There are two main things that I tell all companies to focus on in this regard:

  1. Have a group of experienced, trusted advisors that you can quickly communicate with on serious issues.
  2. Do not let yourself be bullied into a setting where your inexperience puts you at a substantial disadvantage.

Trusted Advisors

When I speak of trusted advisors, I’m not referring necessarily just to your Company’s “advisory board,” which serves a broader purpose of helping you on long-term strategic, business, and technological issues. I’m referring to people you can call or e-mail for specific, tactical guidance on more pressing matters; your “inner circle.” Seasoned entrepreneurs, mentors from accelerators, lawyers (who are independent from your lead VCs), and trustworthy angel investors often make up this group for most CEOs I work with. The most important thing is that they (i) have visibility into the broader market, to help you actually understand what is acceptable, and (ii) will be direct and honest with you when you most need them to.

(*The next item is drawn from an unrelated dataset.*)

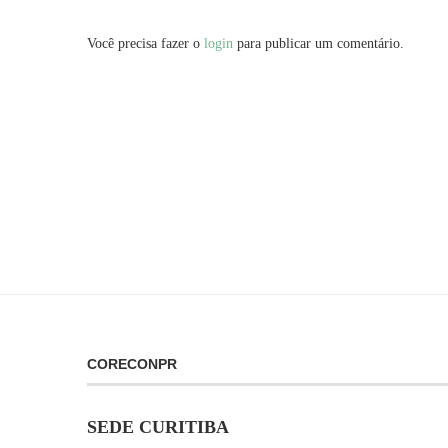
Você precisa fazer o
login
para publicar um comentário.
CORECONPR
SEDE CURITIBA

Imbalanced Negotiation Settings

While it is far less common in the tech world than in other areas, you occasionally still encounter people (particularly VCs) who insist that the only appropriate way to “really” negotiate is live, and in person. And let me tell you: this is bullshit.

Of course, live discussion is important for communication and relationship-building; it has its place. But more often than not, attempts to force entrepreneurs and company executives to negotiate key issues live, or under a very tight deadline, is a tactic to gain unfair leverage from their inexperience. Of course the guy who’s done this type of deal 30 times wants you to agree to terms live, face to face, away from your set of advisors. It has zero to do with business norms. Plenty of high-stakes deals are negotiated asynchronously. 

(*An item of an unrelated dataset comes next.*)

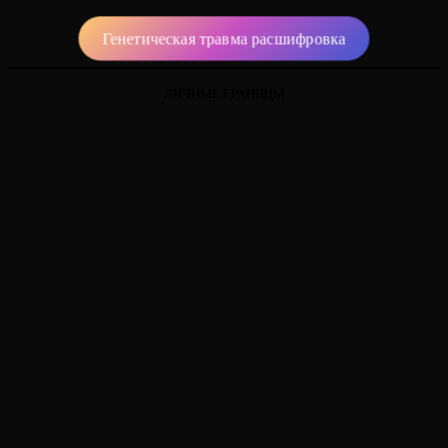
Генетическая травма расшифровка
ЛИЧНЫЕ ГРАНИЦЫ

How you push back and (respectfully) assert yourself in negotiations with other business parties will set the tone for your long-term relationship. If you allow them to force you into circumstances that favor them, they will do it indefinitely. There is nothing wrong with responding, diplomatically, that while you of course would love to grab beers and meet up in person for more casual matters, for real business, you expect time to consult with advisors.

If you’re working with people whom you should want to build long-term relationships with, they will respect your request.  In fact, I’ve known some great VCs and other business people who are very upfront about the experience imbalance with new entrepreneurs, and insist that companies work closely with key advisors.  Those are people playing a long game, and who know that their reputation in the market matters more than short-term opportunism.

If the person you’re negotiating with rejects your request, and dictates to you the medium of negotiation, then at a minimum you’ve gained some key information on what the relationship is going to really look like if you choose to move forward.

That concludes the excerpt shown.